The answer is the full listing restated exactly, without any pictures.

[Available data]:
*** Block opens ***
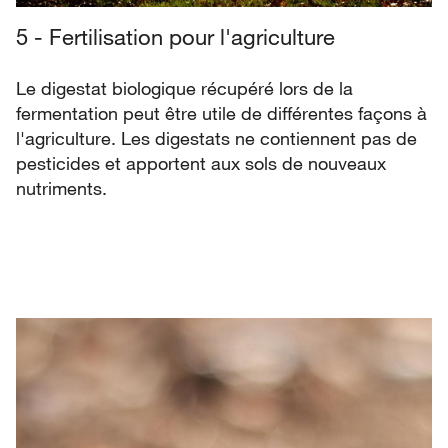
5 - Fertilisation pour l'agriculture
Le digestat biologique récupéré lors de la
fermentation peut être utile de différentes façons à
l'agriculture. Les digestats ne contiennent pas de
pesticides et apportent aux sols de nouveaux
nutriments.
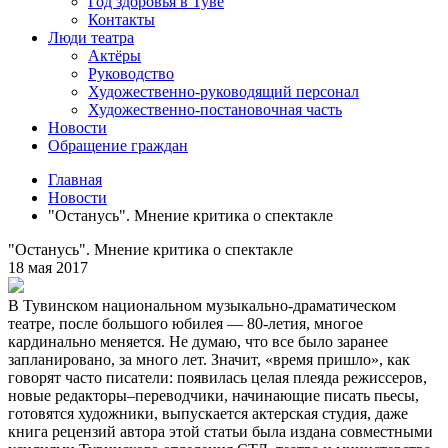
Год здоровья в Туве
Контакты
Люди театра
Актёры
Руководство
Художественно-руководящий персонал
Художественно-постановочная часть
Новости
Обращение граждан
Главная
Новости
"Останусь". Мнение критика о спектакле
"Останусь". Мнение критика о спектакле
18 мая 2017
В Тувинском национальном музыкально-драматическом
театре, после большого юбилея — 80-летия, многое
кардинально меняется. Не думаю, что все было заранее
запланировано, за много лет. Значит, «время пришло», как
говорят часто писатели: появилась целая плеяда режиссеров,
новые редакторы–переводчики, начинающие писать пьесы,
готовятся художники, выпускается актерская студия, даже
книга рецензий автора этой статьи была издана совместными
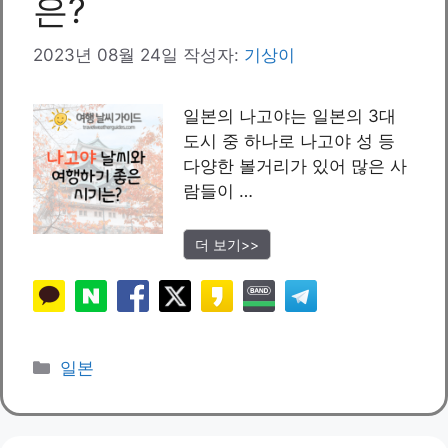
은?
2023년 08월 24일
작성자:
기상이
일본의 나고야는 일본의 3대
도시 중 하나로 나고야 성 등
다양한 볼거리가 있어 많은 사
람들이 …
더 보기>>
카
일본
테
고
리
*** Block closes ***
[Worked solution]:
5 - Fertilisation pour l'agriculture
Le digestat biologique récupéré lors de la
fermentation peut être utile de différentes façons à
l'agriculture. Les digestats ne contiennent pas de
pesticides et apportent aux sols de nouveaux
nutriments.
Год здоровья в Туве
Контакты
Люди театра
Актёры
Руководство
Художественно-руководящий персонал
Художественно-постановочная часть
Новости
Обращение граждан
Главная
Новости
"Останусь". Мнение критика о спектакле
"Останусь". Мнение критика о спектакле
18 мая 2017
В Тувинском национальном музыкально-драматическом
театре, после большого юбилея — 80-летия, многое
кардинально меняется. Не думаю, что все было заранее
запланировано, за много лет. Значит, «время пришло», как
говорят часто писатели: появилась целая плеяда режиссеров,
новые редакторы–переводчики, начинающие писать пьесы,
готовятся художники, выпускается актерская студия, даже
книга рецензий автора этой статьи была издана совместными
은?
2023년 08월 24일
작성자:
기상이
일본의 나고야는 일본의 3대
도시 중 하나로 나고야 성 등
다양한 볼거리가 있어 많은 사
람들이 …
더 보기>>
카
일본
테
고
리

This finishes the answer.